DATA EXCERPTS section start

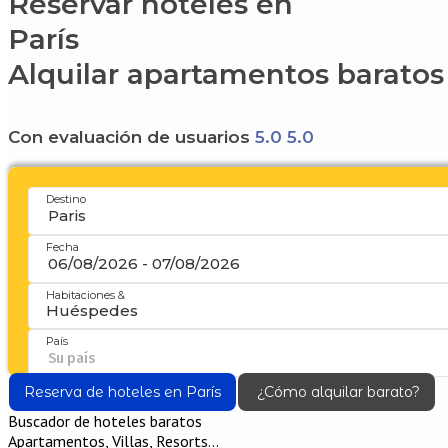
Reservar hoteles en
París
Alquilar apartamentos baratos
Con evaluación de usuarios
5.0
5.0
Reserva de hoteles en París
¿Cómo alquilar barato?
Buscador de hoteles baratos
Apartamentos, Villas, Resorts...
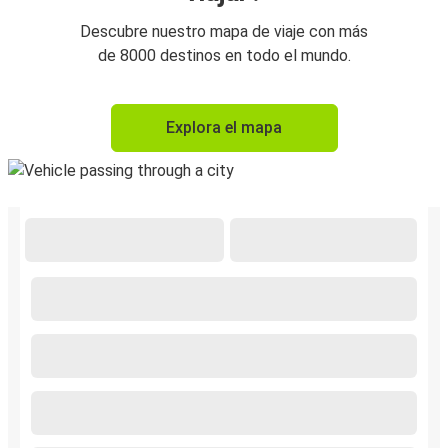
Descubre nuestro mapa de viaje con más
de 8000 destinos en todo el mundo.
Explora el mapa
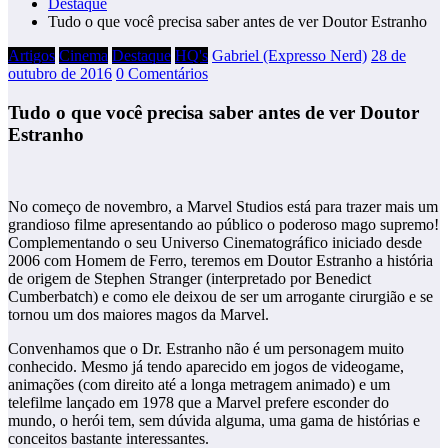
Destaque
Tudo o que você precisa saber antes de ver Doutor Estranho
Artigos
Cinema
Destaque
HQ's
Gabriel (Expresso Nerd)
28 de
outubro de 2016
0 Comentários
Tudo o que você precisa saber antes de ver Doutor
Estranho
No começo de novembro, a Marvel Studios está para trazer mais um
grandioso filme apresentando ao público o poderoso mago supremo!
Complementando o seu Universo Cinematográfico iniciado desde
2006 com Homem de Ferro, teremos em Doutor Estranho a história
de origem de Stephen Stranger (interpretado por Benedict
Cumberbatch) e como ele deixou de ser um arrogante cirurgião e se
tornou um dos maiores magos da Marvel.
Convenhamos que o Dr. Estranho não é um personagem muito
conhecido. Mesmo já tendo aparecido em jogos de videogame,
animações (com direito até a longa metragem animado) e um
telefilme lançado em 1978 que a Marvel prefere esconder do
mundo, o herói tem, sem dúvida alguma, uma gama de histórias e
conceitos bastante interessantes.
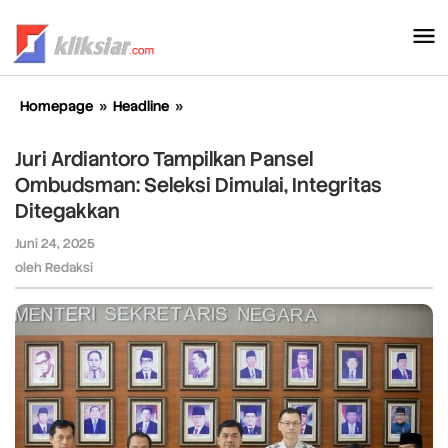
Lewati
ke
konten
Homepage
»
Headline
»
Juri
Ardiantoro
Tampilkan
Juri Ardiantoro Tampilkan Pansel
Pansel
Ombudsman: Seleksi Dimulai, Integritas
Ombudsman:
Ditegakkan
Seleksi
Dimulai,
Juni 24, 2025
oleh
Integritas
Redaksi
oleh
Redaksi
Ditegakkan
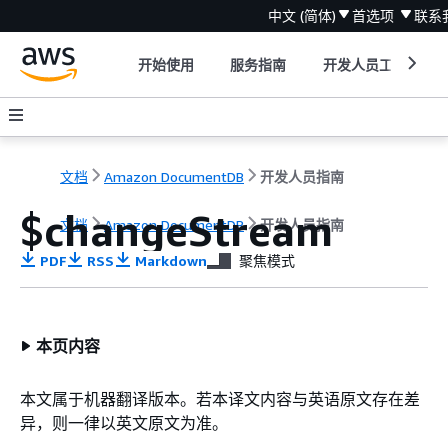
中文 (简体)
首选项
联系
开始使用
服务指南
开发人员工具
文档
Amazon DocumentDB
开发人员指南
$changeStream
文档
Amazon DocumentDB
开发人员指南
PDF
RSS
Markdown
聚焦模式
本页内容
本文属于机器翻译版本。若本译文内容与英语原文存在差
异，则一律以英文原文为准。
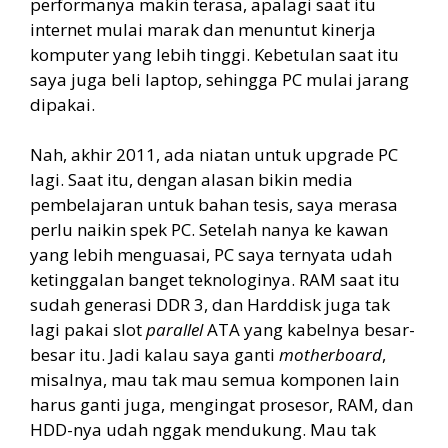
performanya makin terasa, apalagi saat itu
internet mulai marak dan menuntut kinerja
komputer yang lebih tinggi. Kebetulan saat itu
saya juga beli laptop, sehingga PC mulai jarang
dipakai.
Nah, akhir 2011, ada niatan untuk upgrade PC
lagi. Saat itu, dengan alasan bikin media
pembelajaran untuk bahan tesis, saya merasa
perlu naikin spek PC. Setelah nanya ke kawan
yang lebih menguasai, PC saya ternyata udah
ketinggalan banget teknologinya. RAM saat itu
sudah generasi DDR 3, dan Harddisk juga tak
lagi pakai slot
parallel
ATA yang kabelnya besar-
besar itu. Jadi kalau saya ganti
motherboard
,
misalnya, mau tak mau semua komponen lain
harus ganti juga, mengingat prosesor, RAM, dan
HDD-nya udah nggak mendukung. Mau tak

DATA EXCERPTS section end
DATA EXCERPTS section start

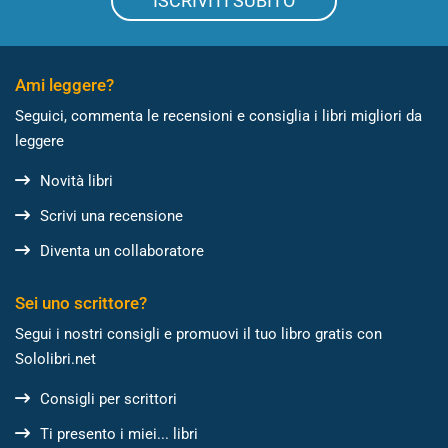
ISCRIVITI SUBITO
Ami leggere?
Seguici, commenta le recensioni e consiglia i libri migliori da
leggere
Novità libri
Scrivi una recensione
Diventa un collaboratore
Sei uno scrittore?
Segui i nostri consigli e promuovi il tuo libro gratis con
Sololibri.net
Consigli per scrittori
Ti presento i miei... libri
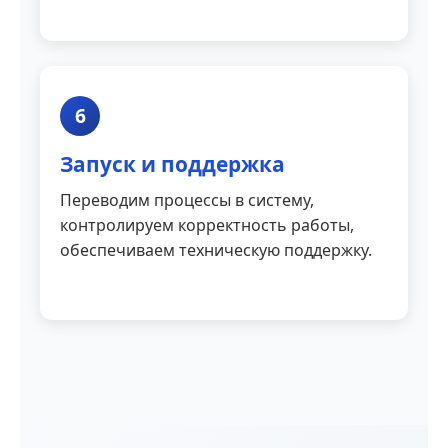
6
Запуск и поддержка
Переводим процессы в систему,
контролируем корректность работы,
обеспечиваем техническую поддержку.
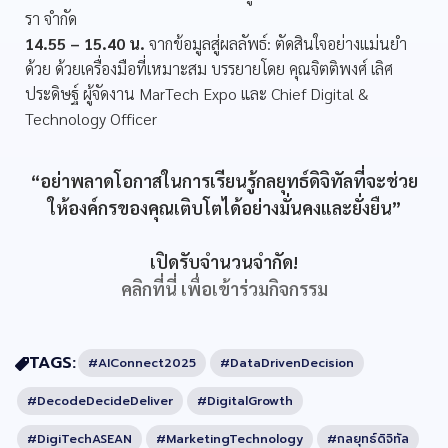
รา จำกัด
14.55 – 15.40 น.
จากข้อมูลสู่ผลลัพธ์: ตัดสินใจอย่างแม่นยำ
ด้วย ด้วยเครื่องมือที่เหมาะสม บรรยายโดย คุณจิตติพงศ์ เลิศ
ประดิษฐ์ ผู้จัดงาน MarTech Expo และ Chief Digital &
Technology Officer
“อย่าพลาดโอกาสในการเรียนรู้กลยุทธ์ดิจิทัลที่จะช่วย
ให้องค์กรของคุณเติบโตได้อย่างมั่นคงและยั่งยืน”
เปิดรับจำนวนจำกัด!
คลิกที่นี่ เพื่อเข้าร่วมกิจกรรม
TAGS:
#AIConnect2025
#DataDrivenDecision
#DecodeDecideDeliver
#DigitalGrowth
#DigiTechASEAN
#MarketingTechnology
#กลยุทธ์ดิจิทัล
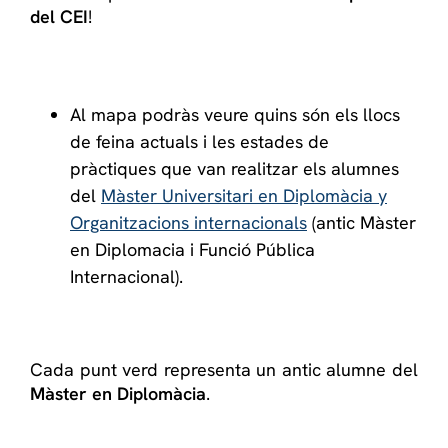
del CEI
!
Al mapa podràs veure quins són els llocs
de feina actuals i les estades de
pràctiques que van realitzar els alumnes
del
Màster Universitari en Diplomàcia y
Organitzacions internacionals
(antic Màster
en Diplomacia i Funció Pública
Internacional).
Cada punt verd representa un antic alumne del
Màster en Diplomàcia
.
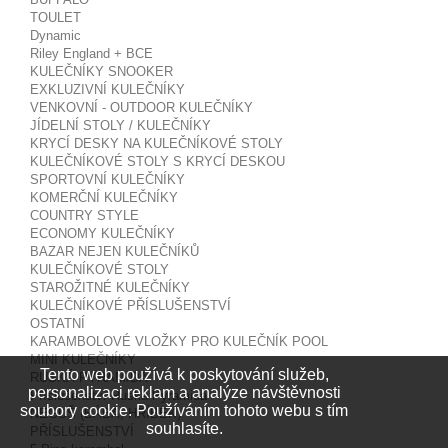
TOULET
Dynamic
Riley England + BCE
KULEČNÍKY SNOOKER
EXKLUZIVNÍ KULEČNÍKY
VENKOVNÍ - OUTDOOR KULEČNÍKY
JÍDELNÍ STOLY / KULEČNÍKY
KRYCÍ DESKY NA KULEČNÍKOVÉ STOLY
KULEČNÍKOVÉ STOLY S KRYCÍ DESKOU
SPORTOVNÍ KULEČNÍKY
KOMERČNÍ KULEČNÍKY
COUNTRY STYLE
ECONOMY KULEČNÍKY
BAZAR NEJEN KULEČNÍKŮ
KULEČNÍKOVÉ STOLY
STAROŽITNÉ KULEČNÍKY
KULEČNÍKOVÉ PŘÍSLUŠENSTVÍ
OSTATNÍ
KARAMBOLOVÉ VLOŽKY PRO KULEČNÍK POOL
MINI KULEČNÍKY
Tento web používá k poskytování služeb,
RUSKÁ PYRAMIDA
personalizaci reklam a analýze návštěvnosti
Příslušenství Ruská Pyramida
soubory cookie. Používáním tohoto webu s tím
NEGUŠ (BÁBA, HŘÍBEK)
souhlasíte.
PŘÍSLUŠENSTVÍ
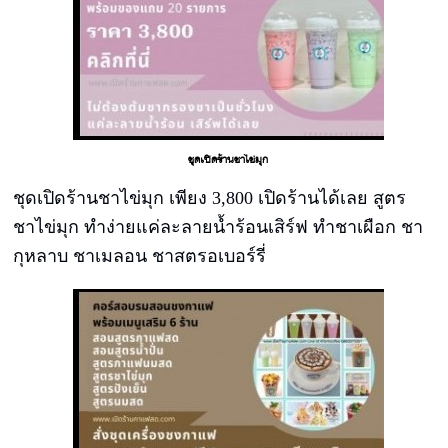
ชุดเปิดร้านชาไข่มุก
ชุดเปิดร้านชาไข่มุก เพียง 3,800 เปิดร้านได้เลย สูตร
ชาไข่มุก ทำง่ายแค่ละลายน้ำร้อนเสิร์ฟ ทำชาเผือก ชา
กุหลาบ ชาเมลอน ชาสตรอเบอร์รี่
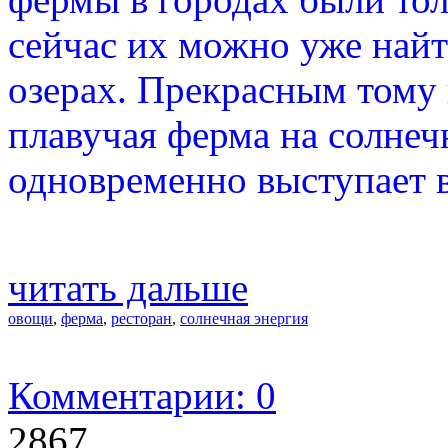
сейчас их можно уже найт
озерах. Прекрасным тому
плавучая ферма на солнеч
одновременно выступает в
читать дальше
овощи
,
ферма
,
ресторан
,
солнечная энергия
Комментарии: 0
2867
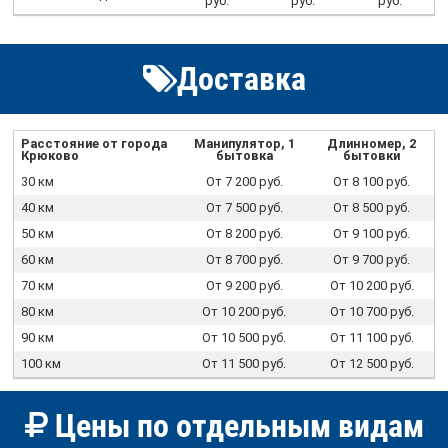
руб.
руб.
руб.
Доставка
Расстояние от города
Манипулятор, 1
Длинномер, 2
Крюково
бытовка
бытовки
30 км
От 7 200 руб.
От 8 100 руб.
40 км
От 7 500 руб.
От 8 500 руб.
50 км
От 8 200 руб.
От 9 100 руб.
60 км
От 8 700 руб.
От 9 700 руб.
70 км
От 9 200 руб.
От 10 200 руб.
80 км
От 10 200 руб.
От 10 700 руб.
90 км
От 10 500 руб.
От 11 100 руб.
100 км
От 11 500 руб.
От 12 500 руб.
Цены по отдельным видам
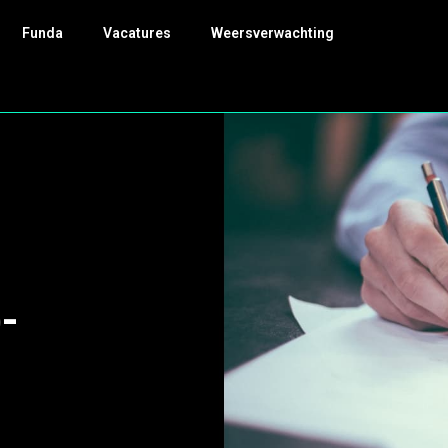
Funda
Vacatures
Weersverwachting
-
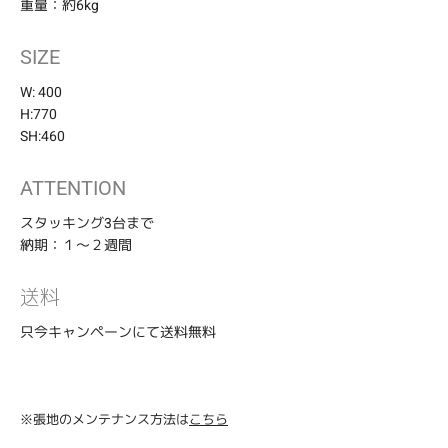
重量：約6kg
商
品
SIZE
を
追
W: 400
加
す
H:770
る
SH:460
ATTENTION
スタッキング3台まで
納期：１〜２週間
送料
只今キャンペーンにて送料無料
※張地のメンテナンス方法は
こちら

DATA EXCERPTS section end
DATA EXCERPTS section start

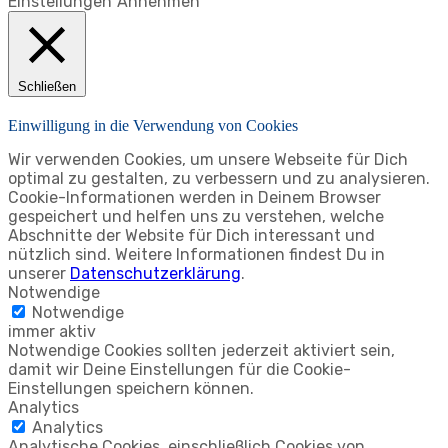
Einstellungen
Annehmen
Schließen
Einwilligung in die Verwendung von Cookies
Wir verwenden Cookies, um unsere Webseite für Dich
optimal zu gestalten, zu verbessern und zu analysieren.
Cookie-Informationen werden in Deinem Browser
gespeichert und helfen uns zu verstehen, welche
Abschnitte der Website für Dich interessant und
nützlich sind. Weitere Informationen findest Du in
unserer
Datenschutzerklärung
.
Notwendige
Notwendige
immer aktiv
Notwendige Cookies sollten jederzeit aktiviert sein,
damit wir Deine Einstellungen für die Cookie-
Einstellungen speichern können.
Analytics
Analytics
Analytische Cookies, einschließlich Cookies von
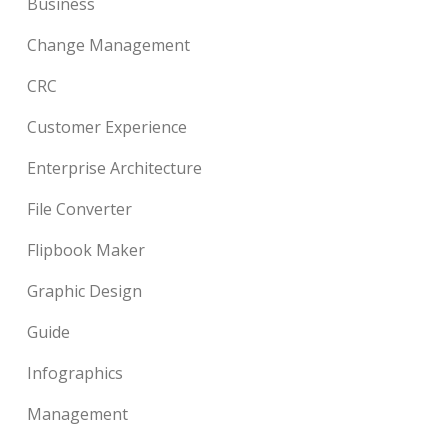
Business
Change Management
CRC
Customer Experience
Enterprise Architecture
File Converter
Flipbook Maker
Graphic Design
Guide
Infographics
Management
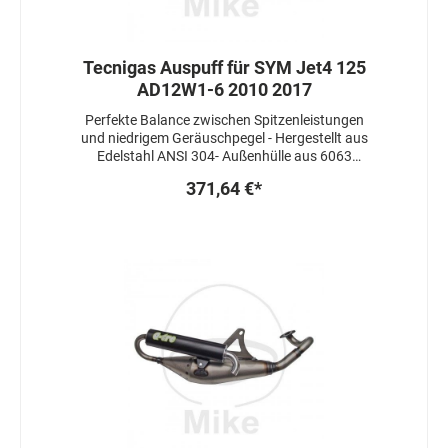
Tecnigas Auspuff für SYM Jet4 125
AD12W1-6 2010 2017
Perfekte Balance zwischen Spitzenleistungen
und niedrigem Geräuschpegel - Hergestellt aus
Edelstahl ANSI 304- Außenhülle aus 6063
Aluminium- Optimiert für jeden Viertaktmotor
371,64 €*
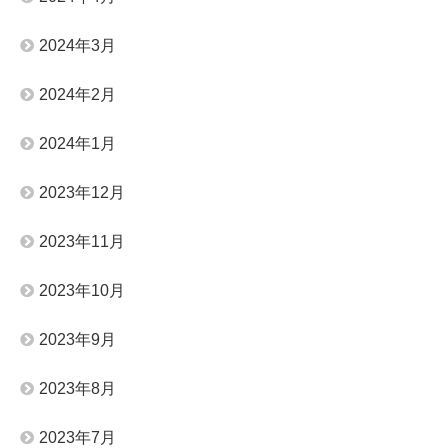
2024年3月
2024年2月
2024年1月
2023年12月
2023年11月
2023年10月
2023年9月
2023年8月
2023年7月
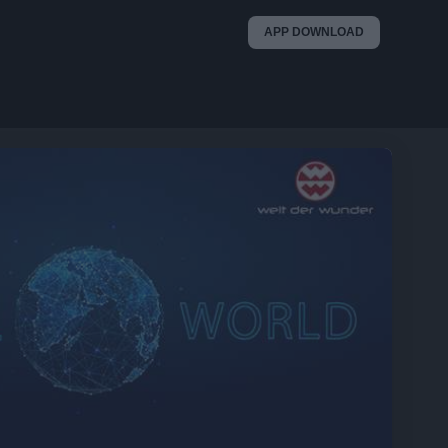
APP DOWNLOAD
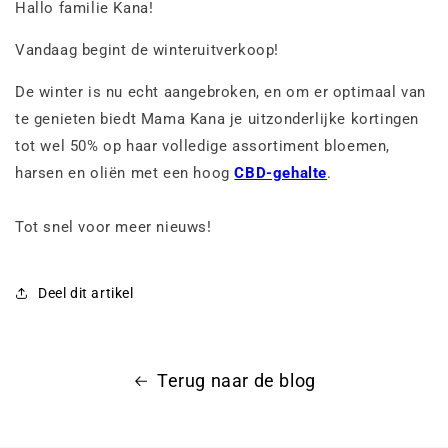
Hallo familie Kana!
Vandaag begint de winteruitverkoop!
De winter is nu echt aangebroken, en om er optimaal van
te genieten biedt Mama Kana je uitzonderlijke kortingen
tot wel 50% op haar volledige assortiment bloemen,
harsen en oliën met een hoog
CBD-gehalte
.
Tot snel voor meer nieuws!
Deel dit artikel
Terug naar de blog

DATA EXCERPTS section end

▸ **INSTRUCTIONS TO FOLLOW**:
All lines of the records above that carry the word "Ombudsman" should be listed.

▸ **FINAL ANSWER**:
Ombudsman: Seleksi Dimulai, Integritas
Ombudsman:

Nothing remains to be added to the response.